Unit tests should be written for each class and each static procedure in the system. They should be written as soon as the specification for the module exists. Once the implementation of a module is complete, additional tests should be written to test its implementation-specific behavior.
In practice, writing unit tests before a module is implemented can be frustrating, especially since changes to the spec may cause a set of tests to be wasted. A good habit is to write new tests each time new behavior is implemented. Don't wait until after development to write tests, since it's likely that a test suite written afterwards will be less complete than one written during development.
This can be done recursively upwards, as larger modules make use of more and more smaller ones. At the top-level, this is called a system test and should be run automatically and regularly in any software engineering environment.
This is especially useful since whatever changes were made are fresh on the engineer's mind, so bugs can be tracked down more quickly.

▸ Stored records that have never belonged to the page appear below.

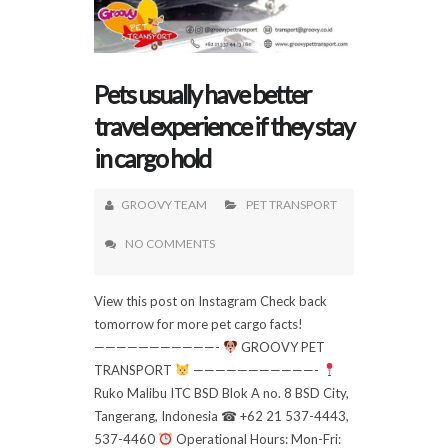
Pets usually have better
travel experience if they stay
in cargo hold
GROOVY TEAM
PET TRANSPORT
NO COMMENTS
View this post on Instagram Check back
tomorrow for more pet cargo facts!
———————————-
GROOVY PET
TRANSPORT
———————————-
Ruko Malibu ITC BSD Blok A no. 8 BSD City,
Tangerang, Indonesia ☎ +62 21 537-4443,
537-4460
Operational Hours: Mon-Fri:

Automatic testing systems are vital to make regression testing easy and fast. When a bug is found, tests should be written immediately that fail with the bug and pass once the bug is fixed.
OPTIONAL: In "real-world" software engineering, there's a lot more to testing [2, 3]:
- Acceptance Tests
- Tests run by the customer on the system; can be alpha test or beta test.
- Alpha Tests
- Tests run by the customer in a developer-controlled environment.
- Beta Tests
- Tests run by the customer in their own use environment.
- Performance Tests
- Tests that a system meets real-time and memory requirements.
- Stress Tests
- Tests how the system copes when loaded beyond its requirements.
- Thread Tests
- Tests the processing of a transaction through a multi-process system.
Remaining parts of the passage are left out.